Dall’altra i nostri ragazzi, pressanti dai genitori perché non brucino il loro tempo e prendano sul serio le proposte delle scuole, costretti ad un uso diverso, direi attivo, degli strumenti che hanno per le mani.
Questa emergenza, mi verrebbe da dire, fa emergere dunque un paradosso: quanto sia importante, prioritaria, la scuola viva, cioè il contatto diretto, anche il solo guardarsi negli occhi, le mille relazioni della scuola vecchio stampo.
Così gli stessi ragazzi, nati digitali, possono capire il primato delle relazioni umane, il valore, al contempo, strumentale di quegli stessi strumenti che riempiono la loro vita, reale e al tempo stesso virtuale.
Che sia un modo indiretto perché comprendano che la tecnologia è si, oggi, insostituibile, ma mai la spina dorsale della vita, della loro vita?
La tecnologia, cioè, non è e non potrà essere una parte del loro sè.
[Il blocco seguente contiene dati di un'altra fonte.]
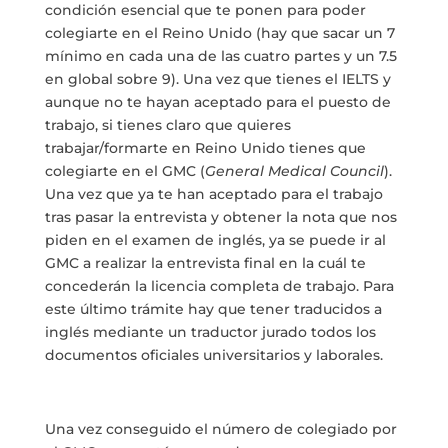
condición esencial que te ponen para poder
colegiarte en el Reino Unido (hay que sacar un 7
mínimo en cada una de las cuatro partes y un 7.5
en global sobre 9). Una vez que tienes el IELTS y
aunque no te hayan aceptado para el puesto de
trabajo, si tienes claro que quieres
trabajar/formarte en Reino Unido tienes que
colegiarte en el GMC (
General Medical Council
).
Una vez que ya te han aceptado para el trabajo
tras pasar la entrevista y obtener la nota que nos
piden en el examen de inglés, ya se puede ir al
GMC a realizar la entrevista final en la cuál te
concederán la licencia completa de trabajo. Para
este último trámite hay que tener traducidos a
inglés mediante un traductor jurado todos los
documentos oficiales universitarios y laborales.
Una vez conseguido el número de colegiado por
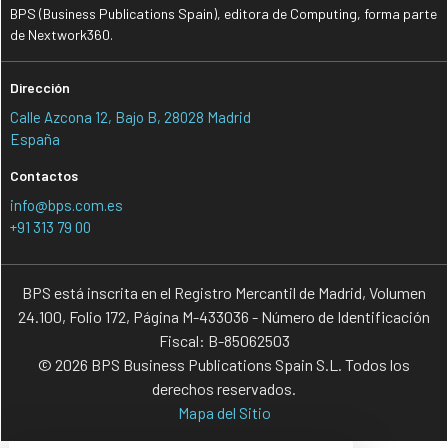
BPS (Business Publications Spain), editora de Computing, forma parte
de Nextwork360.
Dirección
Calle Azcona 12, Bajo B, 28028 Madrid
España
Contactos
info@bps.com.es
+91 313 79 00
BPS está inscrita en el Registro Mercantil de Madrid, Volumen
24.100, Folio 172, Página M-433036 - Número de Identificación
Fiscal: B-85062503
© 2026 BPS Business Publications Spain S.L. Todos los
derechos reservados.
Mapa del Sitio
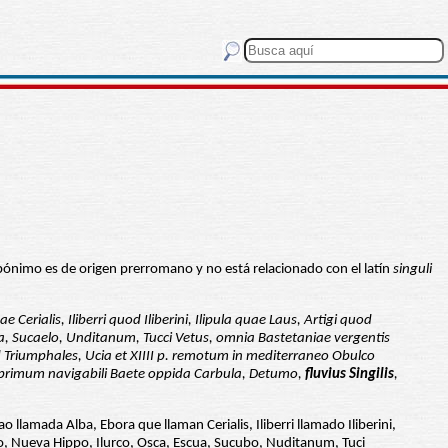
opónimo es de origen prerromano y no está relacionado con el latín
singuli
ialis, Iliberri quod Iliberini, Ilipula quae Laus, Artigi quod
a, Sucaelo, Unditanum, Tucci Vetus, omnia Bastetaniae vergentis
 Triumphales, Ucia et XIIII p. remotum in mediterraneo Obulco
e primum navigabili Baete oppida Carbula, Detumo,
fluvius Singilis
,
llamada Alba, Ebora que llaman Cerialis, Iliberri llamado Iliberini,
io, Nueva Hippo, Ilurco, Osca, Escua, Sucubo, Nuditanum, Tuci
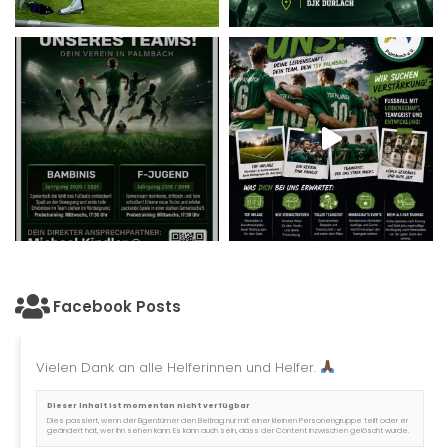
Facebook Posts
Vielen Dank an alle Helferinnen und Helfer.
Dieser Inhalt ist momentan nicht verfügbar
Dies passiert, wenn der Eigentümer den Beitrag nur mit einer kleinen Personengruppe teilt oder er
geändert hat, wer ihn sehen kann. Es kann auch sein, dass der Content inzwischen gelöscht wurde.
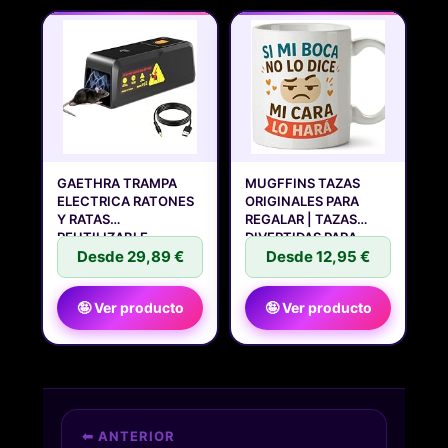
GAETHRA TRAMPA
MUGFFINS TAZAS
ELECTRICA RATONES
ORIGINALES PARA
Y RATAS
REGALAR | TAZAS
REUTILIZABLE
DIVERTIDAS PARA
ASESINO DE
Desde 29,89 €
Desde 12,95 €
🤪 Ver producto
🤪 Ver producto
⬅ ANTERIOR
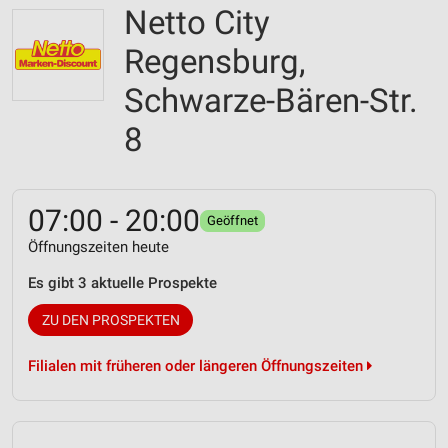
Netto City
Regensburg,
Schwarze-Bären-Str.
8
07:00 - 20:00
Geöffnet
Öffnungszeiten heute
Es gibt 3 aktuelle Prospekte
ZU DEN PROSPEKTEN
Filialen mit früheren oder längeren Öffnungszeiten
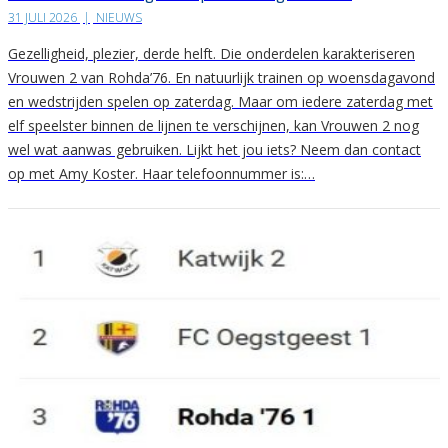
31 JULI 2026
|
NIEUWS
Gezelligheid, plezier, derde helft. Die onderdelen karakteriseren
Vrouwen 2 van Rohda’76. En natuurlijk trainen op woensdagavond
en wedstrijden spelen op zaterdag. Maar om iedere zaterdag met
elf speelster binnen de lijnen te verschijnen, kan Vrouwen 2 nog
wel wat aanwas gebruiken. Lijkt het jou iets? Neem dan contact
op met Amy Koster. Haar telefoonnummer is:…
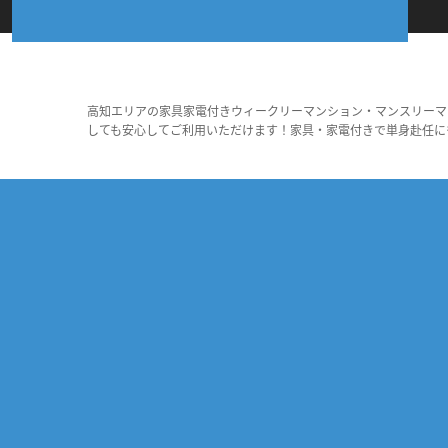
高知エリアの家具家電付きウィークリーマンション・マンスリーマ
しても安心してご利用いただけます！家具・家電付きで単身赴任に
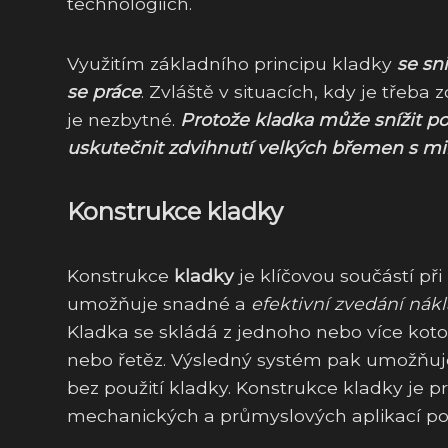
technologiích.
Využitím základního principu kladky
se sn
se práce
. Zvláště v situacích, kdy je třeb
je nezbytné.
Protože kladka může snížit p
uskutečnit zdvihnutí velkých břemen s mi
Konstrukce kladky
Konstrukce
kladky
je klíčovou součástí při
umožňuje snadné a
efektivní zvedání nák
Kladka se skládá z jednoho nebo více koto
nebo řetěz. Výsledný systém pak umožňuj
bez použití kladky. Konstrukce kladky je
mechanických a průmyslových aplikací po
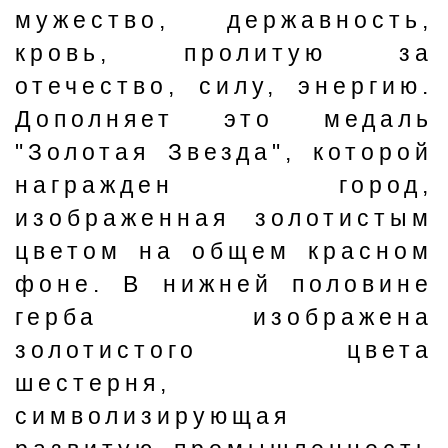
мужество, державность,
кровь, пролитую за
отечество, силу, энергию.
Дополняет это медаль
"Золотая Звезда", которой
награжден город,
изображенная золотистым
цветом на общем красном
фоне. В нижней половине
герба изображена
золотистого цвета
шестерня,
символизирующая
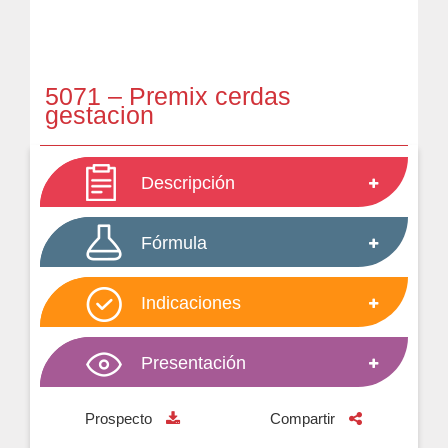
5071 – Premix cerdas
gestacion
Descripción
Fórmula
Indicaciones
Presentación
Prospecto
Compartir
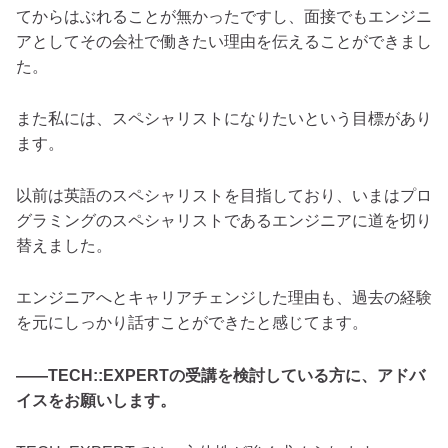
てからはぶれることが無かったですし、面接でもエンジニ
アとしてその会社で働きたい理由を伝えることができまし
た。
また私には、スペシャリストになりたいという目標があり
ます。
以前は英語のスペシャリストを目指しており、いまはプロ
グラミングのスペシャリストであるエンジニアに道を切り
替えました。
エンジニアへとキャリアチェンジした理由も、過去の経験
を元にしっかり話すことができたと感じてます。
――TECH::EXPERTの受講を検討している方に、アドバ
イスをお願いします。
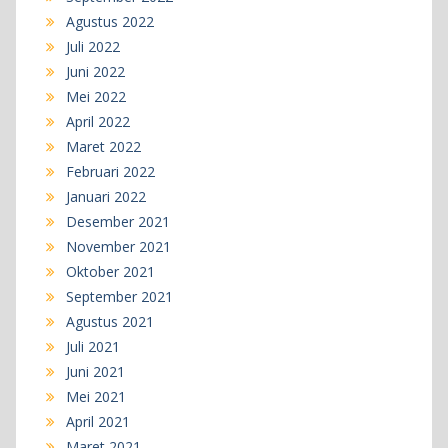
Agustus 2022
Juli 2022
Juni 2022
Mei 2022
April 2022
Maret 2022
Februari 2022
Januari 2022
Desember 2021
November 2021
Oktober 2021
September 2021
Agustus 2021
Juli 2021
Juni 2021
Mei 2021
April 2021
Maret 2021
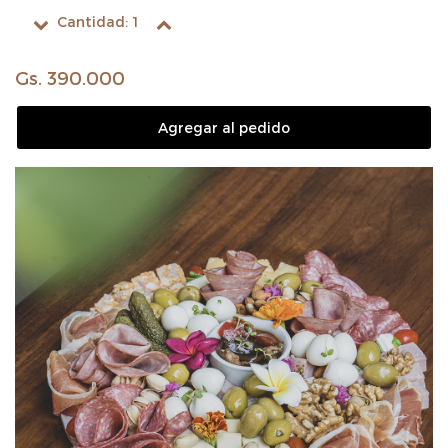
Cantidad:
1
Gs. 390.000
Agregar al pedido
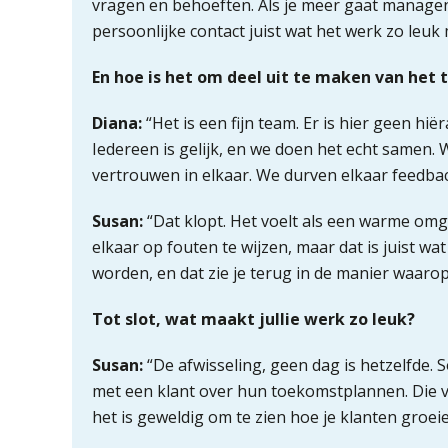
vragen en behoeften. Als je meer gaat managen, 
persoonlijke contact juist wat het werk zo leuk m
En hoe is het om deel uit te maken van het 
Diana:
“Het is een fijn team. Er is hier geen hië
Iedereen is gelijk, en we doen het echt samen. 
vertrouwen in elkaar. We durven elkaar feedbac
Susan:
“Dat klopt. Het voelt als een warme omge
elkaar op fouten te wijzen, maar dat is juist w
worden, en dat zie je terug in de manier waar
Tot slot, wat maakt jullie werk zo leuk?
Susan:
“De afwisseling, geen dag is hetzelfde. 
met een klant over hun toekomstplannen. Die var
het is geweldig om te zien hoe je klanten groeie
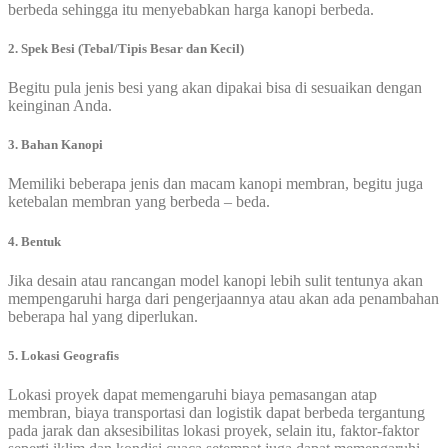
berbeda sehingga itu menyebabkan harga kanopi berbeda.
2. Spek Besi (Tebal/Tipis Besar dan Kecil)
Begitu pula jenis besi yang akan dipakai bisa di sesuaikan dengan
keinginan Anda.
3. Bahan Kanopi
Memiliki beberapa jenis dan macam kanopi membran, begitu juga
ketebalan membran yang berbeda – beda.
4. Bentuk
Jika desain atau rancangan model kanopi lebih sulit tentunya akan
mempengaruhi harga dari pengerjaannya atau akan ada penambahan
beberapa hal yang diperlukan.
5. Lokasi Geografis
Lokasi proyek dapat memengaruhi biaya pemasangan atap
membran, biaya transportasi dan logistik dapat berbeda tergantung
pada jarak dan aksesibilitas lokasi proyek, selain itu, faktor-faktor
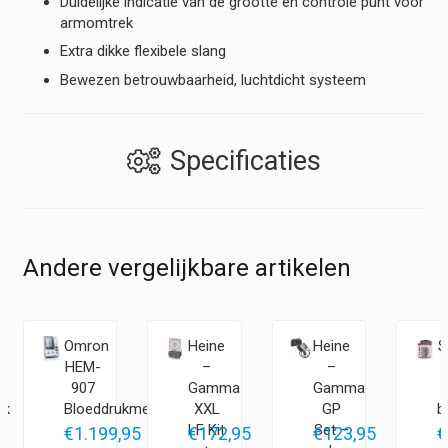
Duidelijke indicatie van de grootte en controle punt voor
armomtrek
Extra dikke flexibele slang
Bewezen betrouwbaarheid, luchtdicht systeem
Specificaties
Andere vergelijkbare artikelen
Omron
Heine
Heine
S
HEM-
–
–
907
Gamma
Gamma
ck
Bloeddrukmeter
XXL
GP
b
LF Kit
Set –
–
€
1.199,95
€
172,95
€
123,95
€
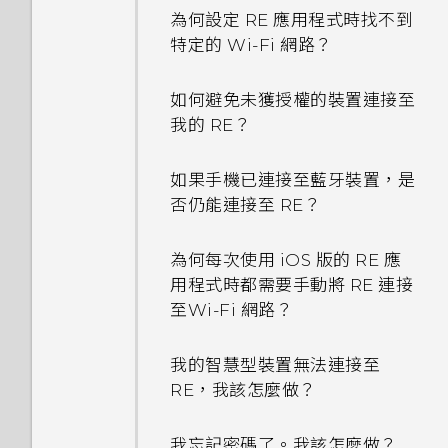
為何設定 RE 應用程式時找不到
特定的 Wi-Fi 網路？
如何避免未獲授權的裝置連接至
我的 RE？
如果手機已連接至藍牙裝置，是
否仍能連接至 RE？
為何每次使用 iOS 版的 RE 應
用程式時都需要手動將 RE 連接
至Wi-Fi 網路？
我的智慧型裝置無法連接至
RE，我該怎麼做？
我忘記密碼了。我該怎麼做？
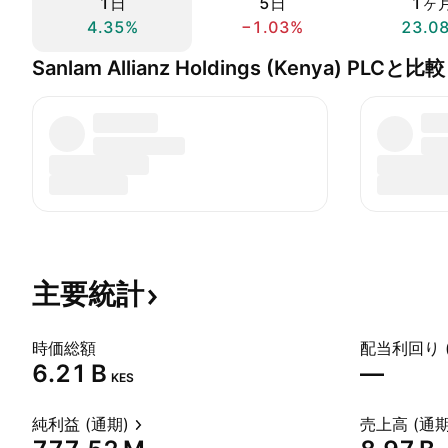
1日
5日
1ヶ
4.35%
−1.03%
23.0
Sanlam Allianz Holdings (Kenya) PLCと比較
主要統計
時価総額
配当利回り 
‪6.21 B‬
—
KES
純利益 (通期)
売上高 (通期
Con la didattica a distanza, in poche parole, attivata in questa emergenza, gli stessi studenti sono costretti a comprendere che questi aggeggi, che le varie piattaforme possono aiutare, possono contribuire a migliorare i processi di conoscenza e di relazione, ma non potranno mai diventare forme primigenie, addirittura esclusive.
La scuola, così, in questo momento li sta aiutando a comprendere che porre dei limiti all’utilizzo della tecnologia non vuol dire menomarli di una parte di sè, del profondo di se stessi.
La scuola in questo frangente sta dimostrando loro che anche la tecnologia va mediata, va inserita in un contesto valoriale di consapevolezza, quindi di libertà.
Se, cioè, i nostri ragazzi sono nati all’interno di un mondo, diverso dai loro genitori come dai loro docenti, che non ha chiara la distinzione, per l’uso delle tecnologie, tra mezzo e fine (una distinzione non chiara nemmeno nei corsi e nei testi di tecnologia didattica), quale migliore luogo, come la scuola, per aiutarli a comprenderlo, quel limite, tra mezzo e fine?
Anche nella vita di classe, dunque, c’è un tempo per tutto.
Compito della scuola è educare ad un tempo intelligente, cioè capace di tradursi in domande di senso e di significato, senza nemmeno subire gli strumenti oggi offerti dalla tecnologia, i quali non vanno nè esaltati nè demonizzati.
Per cui, è sempre bene diffidare dai facili odierni profeti anche del tecnologismo fine a se stesso, come se una macchina potesse sostituirsi al flusso delle nostre coscienze. Stupida illusione.